Hey Niall,

> Here are the issues that I am aware: 
> - Running "zfs upgrade" on a zfs filesystem will
> cause the "zfs send" stream output format to be
> incompatible with older versions of the software.
>  This is according to the zfs man page.
> - Again from the zfs man page:
> "The format of the stream is evolving. No
>  backwards  com-
> patibility is guaranteed. You may not be able
> to receive
>          your streams on future versions of ZFS."

Well yes, but this really shouldn't be a problem for this usage.  It just means 
there's no guarantee that you can always do a send/receive between different 
versions of Solaris (although most of the time you'll be ok), but there's 
nothing stopping you doing a send/receive to an external device.  It will never 
be a problem in this situation because you're doing the send/receive on the 
same system, so you can't be running two clashing versions.

The absolute worst case scenario I can think of is that you might have to keep 
the external device's zfs pool running the same version of zfs as your live 
pool.  I really don't see this being a problem for you.

> From the thread I linked to in my original post, it
> was pointed out that there is no error
> checking or checksum info in the file blobs of the
>  stream.

No, there's no error checking while *sending* the stream.  However, ZFS checks 
as it's receiving it, so provided you are receiving this into a live zfs pool 
this isn't a concern.

The checksum issue is only a problem if you're storing the zfs send as a binary 
blob.  Receiving it into a proper zfs pool is fine.

It's not quite so flexible as mirroring in that you can't do this as 
incrementally as mirrors (ie you can't restart the operation), for each stream 
it's all or nothing.  However, after the initial synchronisation you'll be 
sending incremental snapshots so there shouldn't be too much data to send.  And 
that ties in perfectly with time slider's automatic snapshots.

I would also hope that zfs send/receive might improve in the future to allow 
for resuming sends since this seems a relatively common request.

> > However the MAJOR disadvantage of using mirroring
> > though is that the 
> > backup disk needs to be at least as large as the
> > normal rpool disk (and 
> > will only be used to the exact size - resulting in
> > wastage).  Rather 
> > than when using zfs send/recv where the backup
> disk
> > only needs to be big 
> > enough to hold the data stored on the rpool.
> > 
> 
> This is true, but consumer level storage is soooo
> cheap nowadays.
> One company has even turned it into a excuse to sell
> external storage
> devices.
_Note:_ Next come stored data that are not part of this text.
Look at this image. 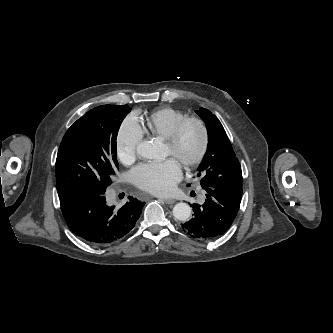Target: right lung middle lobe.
Returning a JSON list of instances; mask_svg holds the SVG:
<instances>
[{
    "mask_svg": "<svg viewBox=\"0 0 333 333\" xmlns=\"http://www.w3.org/2000/svg\"><path fill=\"white\" fill-rule=\"evenodd\" d=\"M128 105H101L88 111L65 133L56 159L59 199L104 194L115 179L116 138Z\"/></svg>",
    "mask_w": 333,
    "mask_h": 333,
    "instance_id": "1",
    "label": "right lung middle lobe"
}]
</instances>
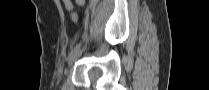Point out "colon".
I'll use <instances>...</instances> for the list:
<instances>
[{
	"instance_id": "obj_1",
	"label": "colon",
	"mask_w": 209,
	"mask_h": 90,
	"mask_svg": "<svg viewBox=\"0 0 209 90\" xmlns=\"http://www.w3.org/2000/svg\"><path fill=\"white\" fill-rule=\"evenodd\" d=\"M72 18H73V19H77V13H76V12H73Z\"/></svg>"
}]
</instances>
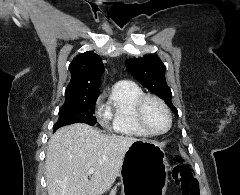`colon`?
<instances>
[{
    "mask_svg": "<svg viewBox=\"0 0 240 195\" xmlns=\"http://www.w3.org/2000/svg\"><path fill=\"white\" fill-rule=\"evenodd\" d=\"M175 177L183 191V195H199L198 180L192 175L189 169L179 167L175 171Z\"/></svg>",
    "mask_w": 240,
    "mask_h": 195,
    "instance_id": "colon-1",
    "label": "colon"
}]
</instances>
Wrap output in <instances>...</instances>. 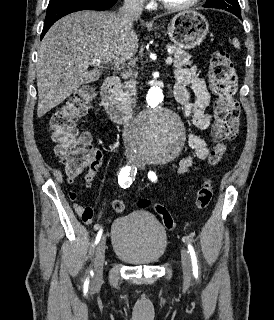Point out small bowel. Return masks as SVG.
<instances>
[{"label":"small bowel","instance_id":"small-bowel-1","mask_svg":"<svg viewBox=\"0 0 274 320\" xmlns=\"http://www.w3.org/2000/svg\"><path fill=\"white\" fill-rule=\"evenodd\" d=\"M190 85L195 94L194 99L190 98L187 86ZM174 95L176 100L183 106L184 114L193 126L198 130H206L211 123L212 116L208 112L210 104V93L205 81L198 76L195 68H180L175 72ZM187 144L192 149V153L183 156L178 164L177 172L185 175L195 169L196 160H205L210 155V148L201 136L190 132L187 136ZM85 161L89 162V167L84 175L86 187L92 185L103 164V153L98 148H90L86 154ZM71 198V197H70ZM77 196L71 198L76 201ZM74 210L82 221L91 224L93 221V209L89 206L74 203Z\"/></svg>","mask_w":274,"mask_h":320}]
</instances>
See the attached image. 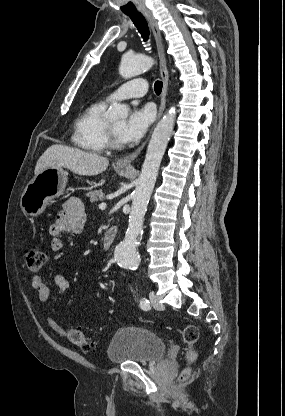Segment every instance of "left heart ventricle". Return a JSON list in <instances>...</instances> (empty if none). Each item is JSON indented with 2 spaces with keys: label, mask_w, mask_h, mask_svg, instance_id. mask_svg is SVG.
<instances>
[{
  "label": "left heart ventricle",
  "mask_w": 285,
  "mask_h": 416,
  "mask_svg": "<svg viewBox=\"0 0 285 416\" xmlns=\"http://www.w3.org/2000/svg\"><path fill=\"white\" fill-rule=\"evenodd\" d=\"M123 123H124L123 119L108 121V124L110 125L112 131L114 132V134L116 135L118 139H119V130L121 126L123 125Z\"/></svg>",
  "instance_id": "1"
}]
</instances>
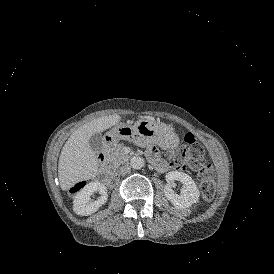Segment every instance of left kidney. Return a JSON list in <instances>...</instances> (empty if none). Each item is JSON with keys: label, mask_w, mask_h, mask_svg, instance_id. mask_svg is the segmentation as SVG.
<instances>
[{"label": "left kidney", "mask_w": 274, "mask_h": 274, "mask_svg": "<svg viewBox=\"0 0 274 274\" xmlns=\"http://www.w3.org/2000/svg\"><path fill=\"white\" fill-rule=\"evenodd\" d=\"M165 178L164 192L174 206L178 208L189 207L198 201L200 193L191 176L182 171H171L166 174ZM175 181H180L183 184L181 194H177L173 190Z\"/></svg>", "instance_id": "left-kidney-1"}]
</instances>
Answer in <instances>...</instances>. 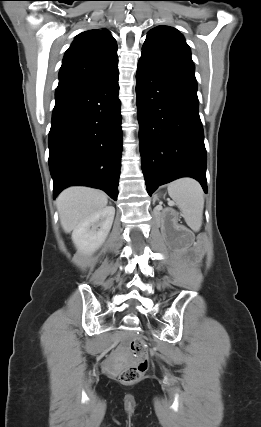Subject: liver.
Returning a JSON list of instances; mask_svg holds the SVG:
<instances>
[{"mask_svg": "<svg viewBox=\"0 0 261 427\" xmlns=\"http://www.w3.org/2000/svg\"><path fill=\"white\" fill-rule=\"evenodd\" d=\"M60 223L66 233L106 207L107 195L93 188L70 187L60 193L57 200Z\"/></svg>", "mask_w": 261, "mask_h": 427, "instance_id": "1", "label": "liver"}]
</instances>
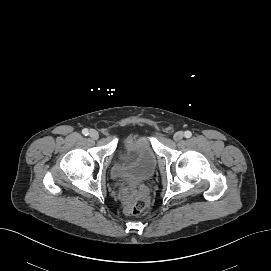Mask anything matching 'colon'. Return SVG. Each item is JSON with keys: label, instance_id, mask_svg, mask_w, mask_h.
<instances>
[{"label": "colon", "instance_id": "1", "mask_svg": "<svg viewBox=\"0 0 271 271\" xmlns=\"http://www.w3.org/2000/svg\"><path fill=\"white\" fill-rule=\"evenodd\" d=\"M148 207V201L145 198H138L126 206V212L132 215L143 213Z\"/></svg>", "mask_w": 271, "mask_h": 271}]
</instances>
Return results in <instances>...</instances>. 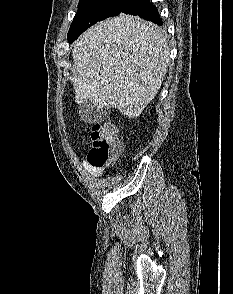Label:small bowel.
<instances>
[{"label":"small bowel","mask_w":233,"mask_h":294,"mask_svg":"<svg viewBox=\"0 0 233 294\" xmlns=\"http://www.w3.org/2000/svg\"><path fill=\"white\" fill-rule=\"evenodd\" d=\"M89 171L94 174V175H98L99 174V169L98 168H94L92 166H89Z\"/></svg>","instance_id":"1"}]
</instances>
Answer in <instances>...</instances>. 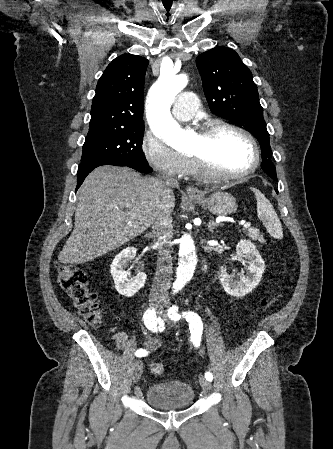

I think they're named after some kind of
> fruit or something :)

Maybe, but being able to store *years* worth of snapshots on your external 
media, even if you only have space for a few months worth on your live system 
is a big plus.

Also, there's no need to keep just one external backup drive.  You could just 
as easily send to two of them.  Or even buy a 500GB drive and synchronise all 
your snapshots to that for a year, then buy another one when it's full and 
start sending the next lot of snapshots.

There's potential to keep far, far more data this way, in a much more flexible 
way.  And thinking about it, I think it ties in perfectly with time slider.  
You could have a second set of options for how long you want to keep snapshots 
on your external devices.

You could even have those options configurable per device.  So you could have a 
200GB backup device that you just keep your recent data on, and a 1TB one that 
you use occasionally but store years worth of snapshots on.

By running a script as the devices are plugged in, you could check the pools to 
synchronise and the last snapshot received.  From there you could look at the 
local rules and decide which new snapshots need sending over to bring the 
device up to date.

It also means you can show status more easily, without any of the confusion 
mirrors would cause in zpool status.